The present invention has for its object to provide a single and a double gate which obviates one or more of the above discussed drawbacks, and in particular a gate which is of simple construction, which is safe, which can be opened relatively quickly and which can be employed in multifunctional manner.
The invention provides for this purpose a gate comprising: a first closing part configured to be mounted pivotally around a vertical axis on a post adjacent to a gate entrance or on another supporting element such as a wall adjacent to a gate entrance; a second closing part which is suspended from the first closing part; a guide between the first and the second closing part, which guide is configured to guide a movement of the second closing part along the first closing part toward the post for the purpose of opening the gate and away from the post for the purpose of closing the gate; a drive configured to pivot the first and second closing parts around the vertical axis and to move the second closing part relative to the first closing part toward the post for the purpose of opening the gate and away from the post for the purpose of closing the gate.
A gate is in this way obtained which can close a relatively large gate entrance and which can be opened and closed relatively quickly by a combination of a pivoting and sliding movement. The gate can in addition be employed in multifunctional manner in the sense that it is possible in some embodiments to operate the drive such that a sliding movement only, or a combined sliding and rotating movement, is activated depending on the size of the gate opening that is required. In comparison with concertina gates no guides are necessary in the ground or above the closing parts.

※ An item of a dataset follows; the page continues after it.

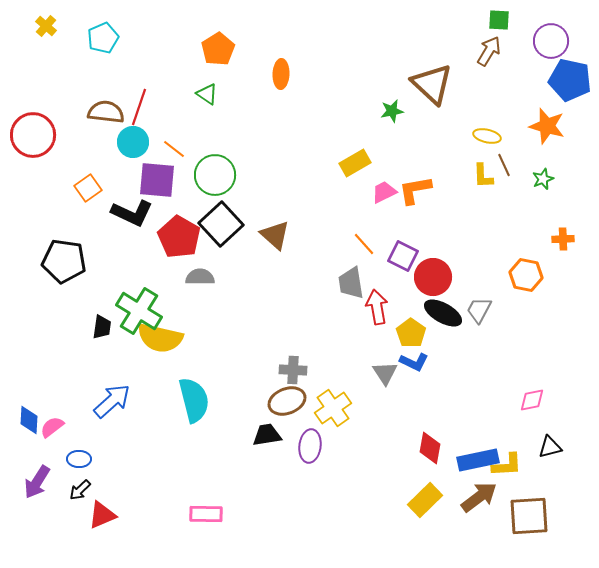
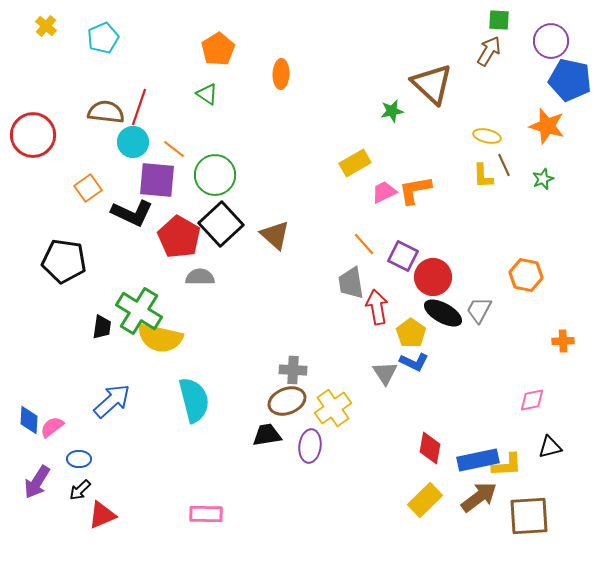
orange cross at (563, 239): moved 102 px down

In comparison with existing swing gates a quicker opening and closing is possible, and in comparison with sliding gates no space need be provided in the line of the gate in order to enable opening.
According to a possible embodiment, the drive comprises a first drive configured to pivot the first and second closing parts around the vertical axis; and a second drive configured to move the second closing part relative to the first closing part toward the post for the purpose of opening the gate and away from the post for the purpose of closing the gate. Within the scope of the invention it is possible for a first and second motor to be provided for respectively the first and second drive, although it is also possible for a shared motor to be provided for the drive, wherein both the pivoting and the translating movements are realized via suitable transmissions. The first drive preferably comprises a motor arranged in the post and connected by means of a rod assembly to the first closing part for pivoting around axis A.
According to a preferred embodiment, the guide and the drive, in particular the second drive, are configured to move the second closing part parallel to the first closing part. It is however also possible for the second closing part to be placed at an angle relative to the first closing part and to be slid through a small angle relative to the first closing part.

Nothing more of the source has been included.